Barbara proceeded to take participants through a total body workout using the therabands. Two sat, but most stood to move more easily, and everyone stayed focused. When Barbara ended the session by playing a favorite "oldie," all sang and swayed to the music.
Back at their table, Sandy formally introduced a new member, a retired circuit court of appeals judge. Present at the group that day were a retired neurologist, another retired judge, a man who owned a clothing company and a former social worker. All listened courteously as the newcomer told them about himself.

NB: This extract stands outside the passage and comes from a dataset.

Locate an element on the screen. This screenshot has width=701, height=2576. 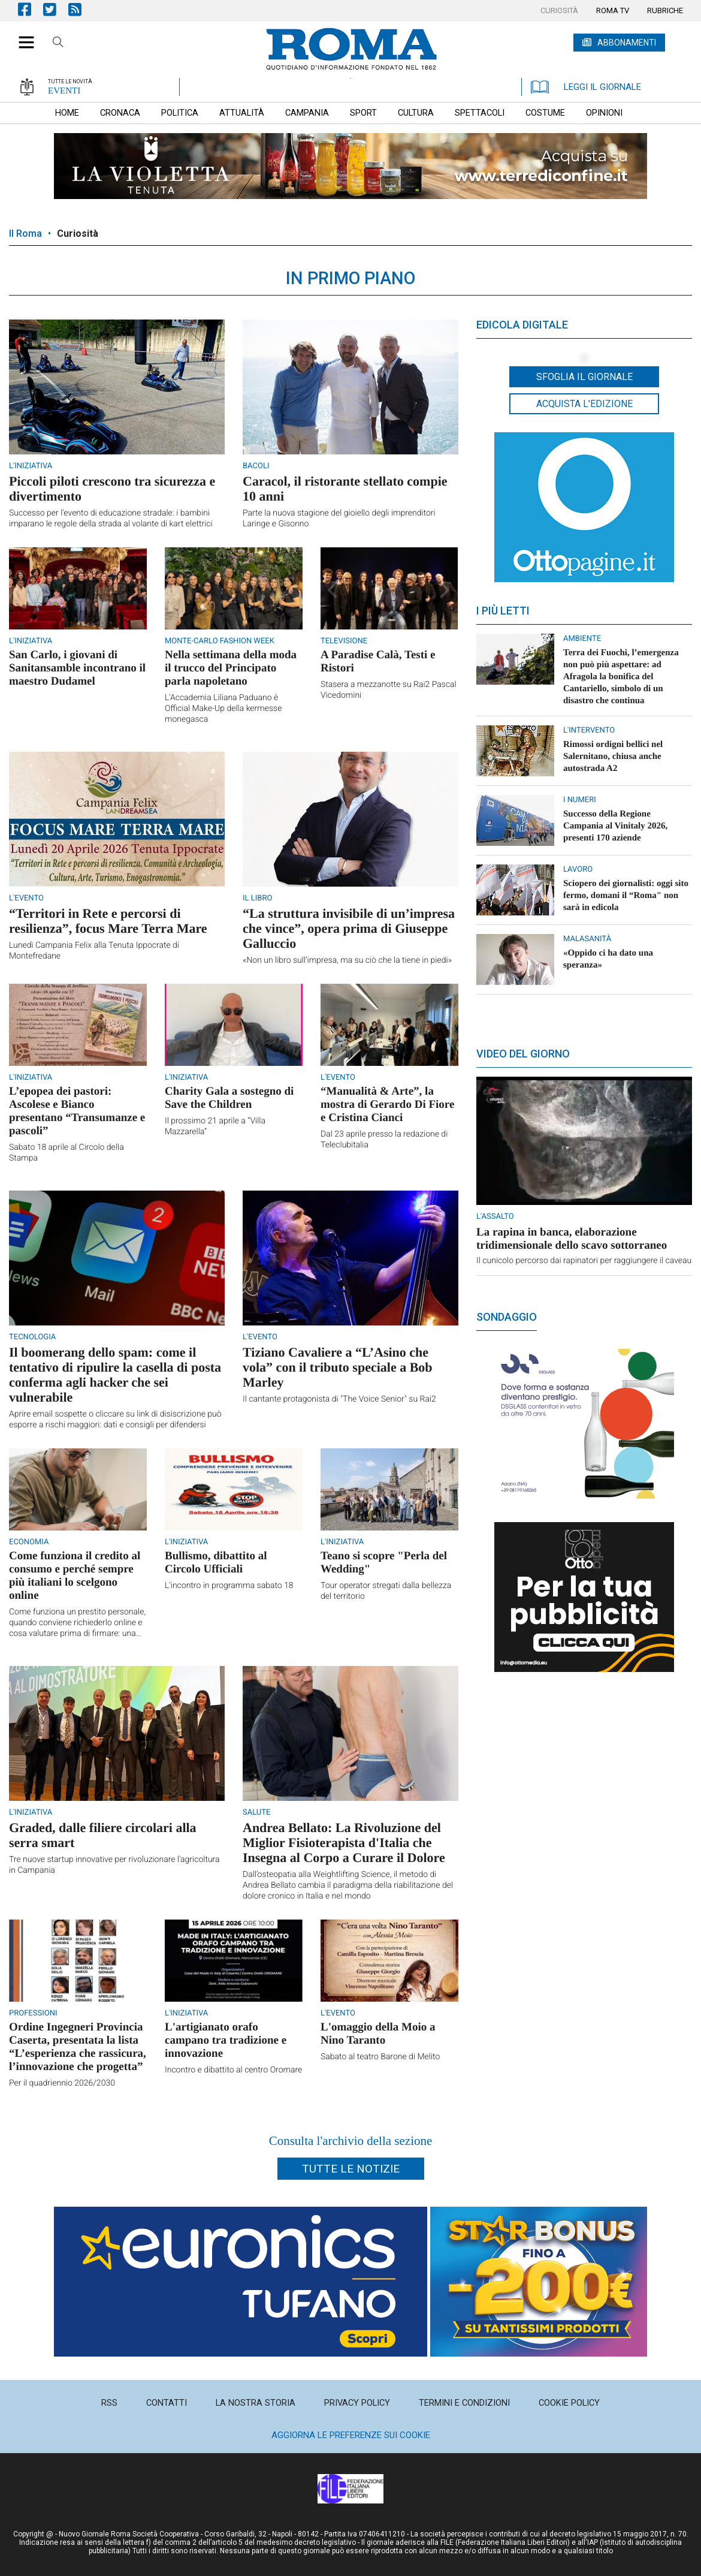
ABBONAMENTI is located at coordinates (626, 42).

The next activity was creative writing. Stacey, their writing instructor, passed around the notebooks that each participant keeps at the center. The day's theme was "New York in the spring." Sandy distributed guide questions to help them get started. What do you see, smell, notice, feel as the season changes? Do you have a memory of New York in the spring? Does it call to mind a favorite place?"
All worked very hard, but Stacy and Sandy had to help two members who could no longer write. Their murmuring disturbed one of the group members, who complained that he couldn't concentrate because they were distracting him. Emotions began to run high as others joined in. Finally, someone suggested that the next time they write in their notebooks, "help" takes place in another part of the room. Feathers unruffled, all settled down and Sandy left the room to bring in a cart with refreshments.
As they drank their coffee and nibbled on cookies, participants took turns reading out loud what they had written. Roy, the neurologist, had written about how he met his future wife in the spring. "We were both kids," he commented. Sandy, who knew his history, added gently, "But you made a marriage that lasted 60 years." Touching his wedding ring, he agreed.
"This group is so great because it helps us take stuff from the back of our heads and remember," a member commented. "We celebrate ourselves all the time," another chuckled. To the observer, there was little doubt that in this sunny room, for three hours, three times a week, dementia is kept at bay.